Ingredients You'll Need

1 cup lightly packed fresh basil leaves
2 tablespoons freshly grated Parmesan cheese
2 tablespoons lemon juice
2 tablespoons extra-virgin olive oil
4 cloves garlic, minced (2 teaspoons minced)
2 cups cooked quinoa*
1 cup chopped red bell pepper
1/2 cup sliced green onions
Kosher salt
Freshly ground black pepper
1/4 cup shelled sunflower seeds


Directions

In a small saucepan, bring 2 cups water to boiling. In a small bowl, combine cold water and ice cubes to make an ice bath.

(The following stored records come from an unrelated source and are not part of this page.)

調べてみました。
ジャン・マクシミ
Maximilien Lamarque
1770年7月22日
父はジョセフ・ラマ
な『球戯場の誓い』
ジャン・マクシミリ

Add the basil to the boiling water; stir once and drain immediately. Place basil in the ice bath to cool quickly. Gently squeeze out any excess water.

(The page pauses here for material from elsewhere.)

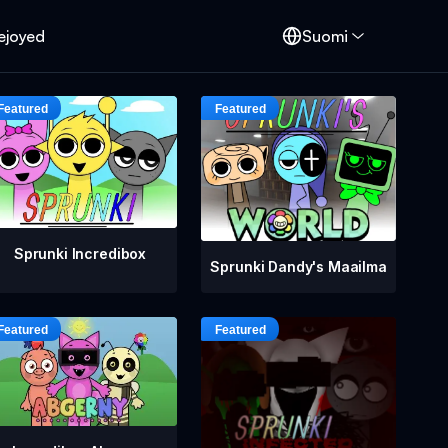
ejoyed
Suomi
Sprunki Incredibox
Sprunki Dandy's Maailma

Place basil in a food processor. Add Parmesan cheese, lemon juice, olive oil, and garlic. Cover and process until nearly smooth.


In a medium bowl, stir together cooked quinoa, bell pepper, and green onions. Add basil mixture; stir to coat. Season to taste with kosher salt and black pepper. Sprinkle with sunflower seeds.


Note: Look for quinoa at a health food store or in the grains section of a large supermarket. To make 2 cups cooked quinoa, in a fine strainer rinse 2/3 cup quinoa under cold running water; drain. In a small saucepan, combine 1 1/3 cups water, the quinoa, and 1/4 teaspoon kosher salt. Bring to boiling; reduce heat. Cover and simmer for 15 minutes. Let stand to cool slightly. Drain off any remaining liquid.